In November 2012, the U.S. Forest Service began work on a comprehensive revision of the Land Management Plan for North Carolina’s Pisgah and Nantahala National Forests. It reasonably might have been expected to end in 2016. Instead, the politically complicated process remains underway with some crucial stages just ahead.

If the prospect of assisting a large federal agency in developing a comprehensive plan overseeing 1 million acres of public land makes you weary, you may not be alone.

The multi-year process of gathering science and public information to create a comprehensive management plan for Western North Carolina’s two national forests is approaching a major milestone: in late summer, the U.S. Forest Service expects to present a draft plan with management alternatives and a draft environmental impact statement.

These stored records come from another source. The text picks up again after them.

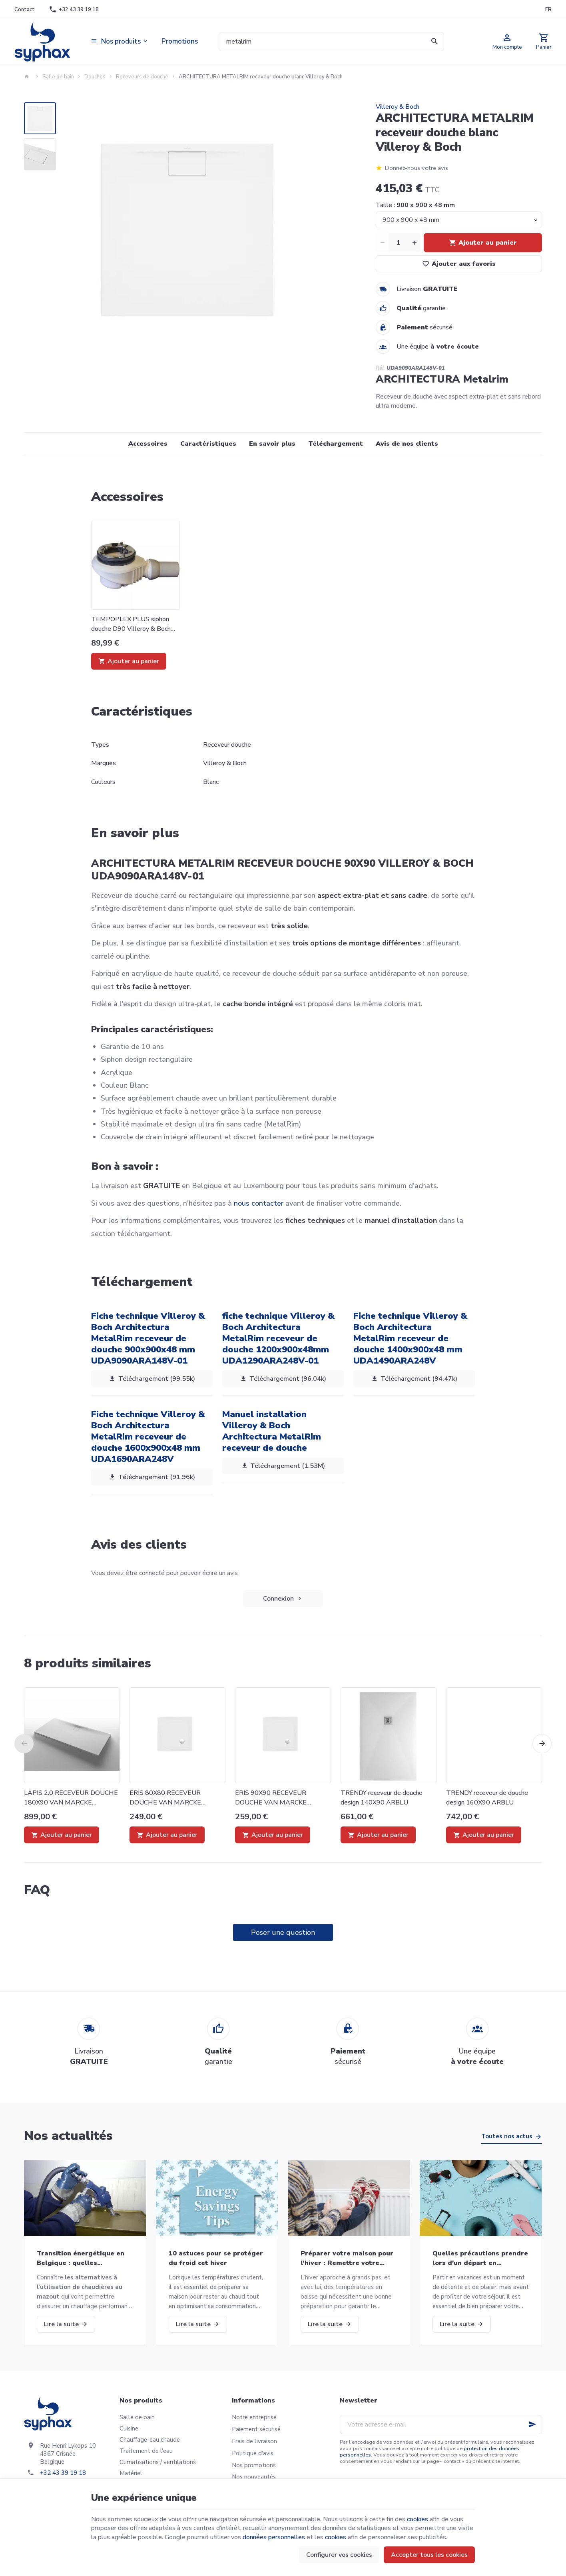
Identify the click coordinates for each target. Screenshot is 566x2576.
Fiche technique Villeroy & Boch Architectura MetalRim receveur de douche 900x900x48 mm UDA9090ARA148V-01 (148, 1338)
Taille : (415, 205)
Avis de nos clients (407, 443)
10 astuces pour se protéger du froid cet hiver (216, 2258)
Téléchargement (335, 443)
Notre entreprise (254, 2417)
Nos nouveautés (254, 2477)
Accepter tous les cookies (429, 2554)
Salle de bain (58, 77)
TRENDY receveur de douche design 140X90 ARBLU (382, 1797)
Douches (95, 77)
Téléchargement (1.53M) (283, 1466)
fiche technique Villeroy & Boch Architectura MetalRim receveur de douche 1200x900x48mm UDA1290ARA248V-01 (278, 1338)
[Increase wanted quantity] (414, 242)
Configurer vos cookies (339, 2554)
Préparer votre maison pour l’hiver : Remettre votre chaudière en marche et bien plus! (348, 2258)
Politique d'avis (252, 2453)
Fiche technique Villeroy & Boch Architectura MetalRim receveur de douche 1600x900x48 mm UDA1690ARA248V (148, 1436)
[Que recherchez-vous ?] (331, 41)
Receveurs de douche (142, 77)
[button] (119, 41)
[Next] (542, 1743)
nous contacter (258, 1203)
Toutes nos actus (506, 2136)
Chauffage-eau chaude (150, 2440)
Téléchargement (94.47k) (414, 1379)
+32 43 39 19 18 (63, 2473)
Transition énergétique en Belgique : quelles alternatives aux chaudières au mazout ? (83, 2258)
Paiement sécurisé (256, 2429)
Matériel (131, 2473)
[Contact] (24, 9)
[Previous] (24, 1743)
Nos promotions (254, 2465)
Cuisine (129, 2428)
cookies (417, 2519)
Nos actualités (68, 2135)
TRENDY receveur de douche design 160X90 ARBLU (487, 1797)
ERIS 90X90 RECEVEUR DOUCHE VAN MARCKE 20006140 (271, 1797)
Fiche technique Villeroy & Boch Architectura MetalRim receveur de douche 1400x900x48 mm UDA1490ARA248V (410, 1338)
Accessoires (147, 443)
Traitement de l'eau (146, 2451)
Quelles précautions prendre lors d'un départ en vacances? (480, 2258)
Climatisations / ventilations (158, 2462)
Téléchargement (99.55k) (152, 1379)
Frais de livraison (254, 2441)
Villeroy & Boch (397, 106)
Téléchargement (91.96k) (152, 1477)
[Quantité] (398, 242)
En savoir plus (272, 443)
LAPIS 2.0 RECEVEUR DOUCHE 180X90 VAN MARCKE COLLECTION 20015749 (71, 1797)
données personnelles (274, 2537)
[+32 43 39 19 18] (74, 9)
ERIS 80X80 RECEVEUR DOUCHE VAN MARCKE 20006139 (165, 1797)
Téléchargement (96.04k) (283, 1379)
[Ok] (532, 2424)
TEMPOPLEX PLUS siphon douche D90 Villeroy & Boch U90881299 (131, 624)
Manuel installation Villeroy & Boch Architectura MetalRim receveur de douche (271, 1431)
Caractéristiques (208, 443)
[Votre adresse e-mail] (441, 2424)
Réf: (380, 368)
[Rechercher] (434, 41)
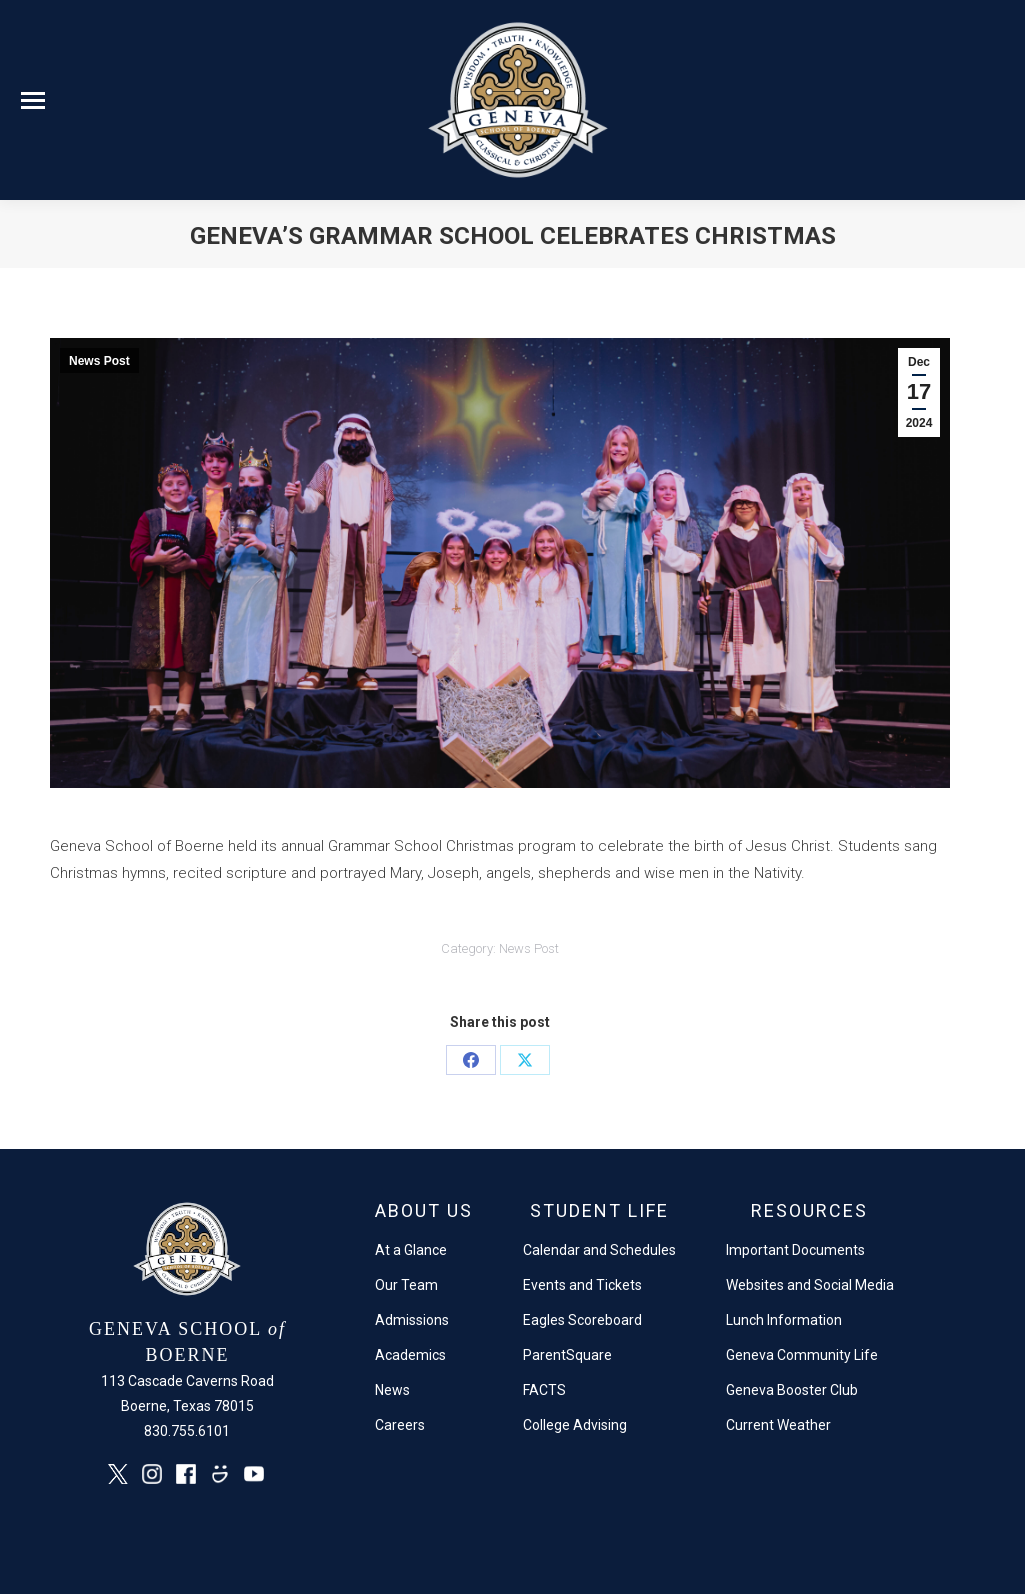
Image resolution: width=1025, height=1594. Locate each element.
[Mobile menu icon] (33, 100)
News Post (99, 361)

The overall strategies outlined in the plan may have broad implications, including which acres and rivers are recommended for greater protection. Recommendations for management of forest resources could range from improving wildlife habitat to the protection of Native American cultural resources. A final management decision will be made in 2019 by the supervisor of the Forest Service’s North Carolina office.

To engage more residents of Western North Carolina in the plan revision, member organizations of the Nantahala-Pisgah Forest Partnership are sponsoring several expert panel discussions about the forest management plan at four locations throughout Western North Carolina this month. The events are not sponsored by the Forest Service. The Partnership is among several cooperative efforts formed around the revision to gather interest groups to discuss aspects of the plan.